What comes to mind when you think of 20th-century Berlin? WWII, the Berlin Wall, a city full of political and military intrigue. But before Hitler and the “Iron Curtain,” during the waning years of the Weimar Republic, the Berlin of the 1920s was a city of vice and warring power players of criminal gangs, Nazis, exiled Russian monarchists, fanatical communists, and more. This Berlin is the Berlin of Voelker Kutscher's Gereon Rath series.
Kutscher's internationally acclaimed Rath series currently spans six books. This year, the first novel in the series, Babylon Berlin, will be translated into English, adapted for television (the most expensive production in German television history, currently available to stream in the US via Netflix), and adapted as a graphic novel by German artist Arne Jysch, now available via Titan Books.
One of the first things you'll notice about Jysch's adaptation of Babylon Berlin is his choice to depict it in black and white. This excellent artistic decision gives the book a classic noir feel while adding to the emotional starkness of several scenes. It leaves you feeling isolated and alone along with Gereon Rath as he wrestles with the demons of his past that still haunt him in the present, as on this page:
Another fantastic element of Babylon Berlin—both Kutscher's original novel and the way Jysch brings it to life here—is the characters. Inspector Rath is a haunted and wonderfully flawed protagonist. A lot of the trouble he gets into is of his own making. Rath is also surrounded by an eclectic and nuanced cast of characters, including his brutal-but-fatherly superior, Bruno “Uncle” Wolter; the decadent club owner and organized crime figure Dr. M; a real-life criminalist/detective, Ernst Gennat; and a Homicide Division Stenographer, Charlotte Ritter, who Gennat wisely employs to inspect crime scenes.
The blend of real-life and fictional characters collide against a backdrop of crime, vice, politics, and actual events—such as the bloody 1929 Mayday riots—which makes Babylon Berlin a gripping crime story and so much more. You see the way the Russian Revolution of 1917 upset the balance of power in Europe and how its effects are still being felt over a decade later. You catch a glimpse of the rise of the insidious Nazis. The jockeying for power between the far left and far right—with the prior knowledge of how history plays out—gives the story a real sense of the high stakes that made Berlin feel like a powder keg about to explode.
Conveying that turmoil in a visual medium takes an artist with a firm grasp of tone, and Arne Jysch is a master of his craft. The black-and-white design not only elevates the tone but emphasizes the shadows and light in a way that makes you feel like you're right there with Inspector Rath, trying to keep your head above a tide of morally murky intrigue and danger with no one to throw you a life raft.
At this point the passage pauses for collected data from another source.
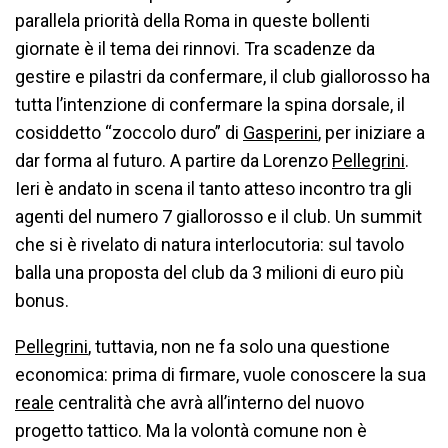
parallela priorità della Roma in queste bollenti
giornate è il tema dei rinnovi. Tra scadenze da
gestire e pilastri da confermare, il club giallorosso ha
tutta l’intenzione di confermare la spina dorsale, il
cosiddetto “zoccolo duro” di
Gasperini
, per iniziare a
dar forma al futuro. A partire da Lorenzo
Pellegrini
.
Ieri è andato in scena il tanto atteso incontro tra gli
agenti del numero 7 giallorosso e il club. Un summit
che si è rivelato di natura interlocutoria: sul tavolo
balla una proposta del club da 3 milioni di euro più
bonus.
Pellegrini
, tuttavia, non ne fa solo una questione
economica: prima di firmare, vuole conoscere la sua
reale
centralità che avrà all’interno del nuovo
progetto tattico. Ma la volontà comune non è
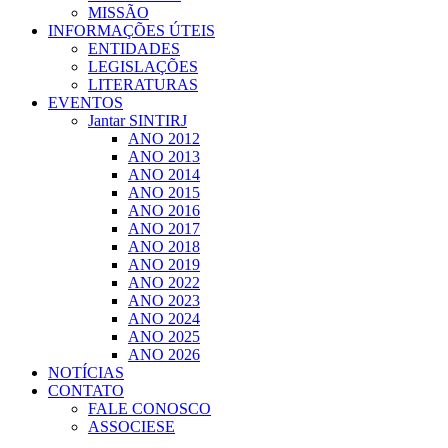
MISSÃO
INFORMAÇÕES ÚTEIS
ENTIDADES
LEGISLAÇÕES
LITERATURAS
EVENTOS
Jantar SINTIRJ
ANO 2012
ANO 2013
ANO 2014
ANO 2015
ANO 2016
ANO 2017
ANO 2018
ANO 2019
ANO 2022
ANO 2023
ANO 2024
ANO 2025
ANO 2026
NOTÍCIAS
CONTATO
FALE CONOSCO
ASSOCIESE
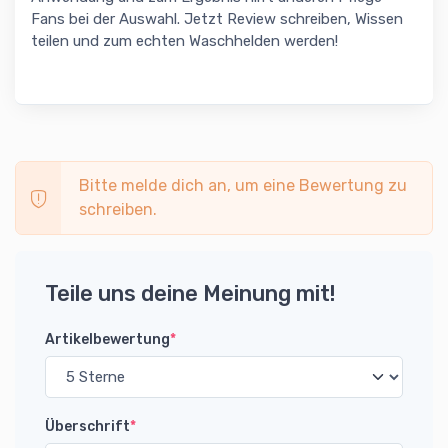
Fans bei der Auswahl. Jetzt Review schreiben, Wissen
teilen und zum echten Waschhelden werden!
Bitte melde dich an, um eine Bewertung zu
schreiben.
Teile uns deine Meinung mit!
Artikelbewertung
*
Überschrift
*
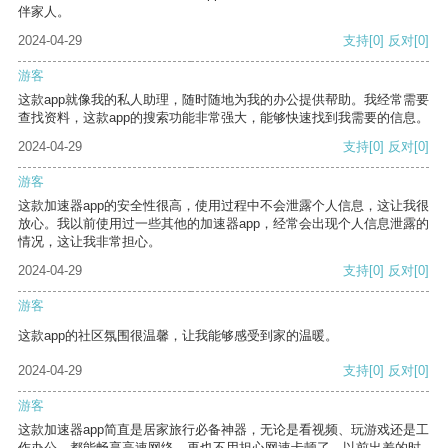
伴家人。
2024-04-29
支持
[0]
反对
[0]
游客
这款app就像我的私人助理，随时随地为我的办公提供帮助。我经常需要
查找资料，这款app的搜索功能非常强大，能够快速找到我需要的信息。
2024-04-29
支持
[0]
反对
[0]
游客
这款加速器app的安全性很高，使用过程中不会泄露个人信息，这让我很
放心。我以前使用过一些其他的加速器app，经常会出现个人信息泄露的
情况，这让我非常担心。
2024-04-29
支持
[0]
反对
[0]
游客
这款app的社区氛围很温馨，让我能够感受到家的温暖。
2024-04-29
支持
[0]
反对
[0]
游客
这款加速器app简直是居家旅行必备神器，无论是看视频、玩游戏还是工
作办公，都能畅享高速网络，再也不用担心网速卡顿了。以前出差的时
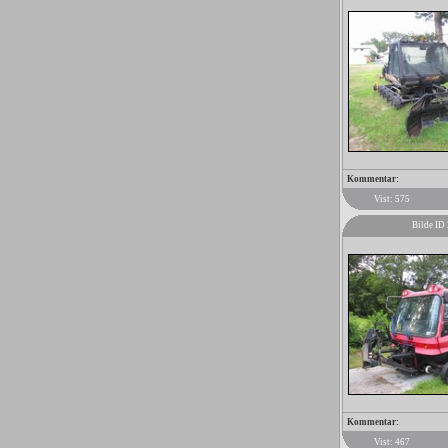
Kommentar:
Vist: 575
Bilde ID
Kommentar:
Vist: 467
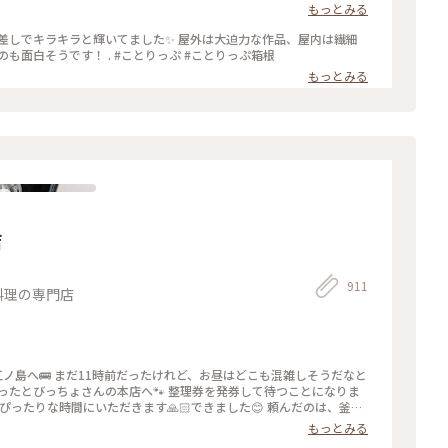
もっとみる
差しでキラキラと輝いてました✨ 屋外は大迫力な作品、屋内は繊細
な作品という印象でした また違った季節に行くのも面白そうです！ . #ことりっぷ #ことりっぷ箱根
もっとみる
店
911
料理の専門店
て江ノ島へ🚌 まだ11時前だったけれど、お昼はどこも混雑しそうだなと
ったとびっちょさんの本店へ🐾 整理券を発券して待つことになりま
ぴったりな時間にいただきます🙏🏻できました😊 頼んだのは、釜揚
らす丼とお野菜たち✨ ご飯の量や卵の有無なども選べました💡 その
もっとみる
てさっぱりといただくのがまた格別で😋 最後まで美味しかったで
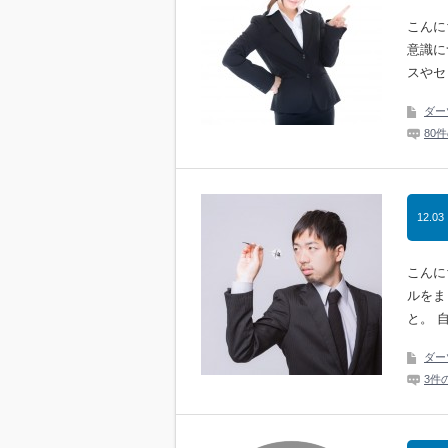
こんに
意識に
スやセ
ダー
80
12.03
こんに
ルをま
と。 
ダー
3件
One of the best examples is this page of Rath standing in the rain over the body of a man he's been forced to kill.
I don't want to say much about the mystery that drives Babylon Berlin because there's a lot of great twists and reveals. However, I will say that a lot of it is driven by a treasure hunt for a large and fabled cache of Russian Gold, which sets up a thrilling climax in which all the major players converge on a train yard for a showdown.
Arne Jysch is able to take Volker Kutscher's compelling Babylon Berlin and bring it to life with an adaptation full of beautiful visuals that enhance the mood and make the story even more exciting and powerful.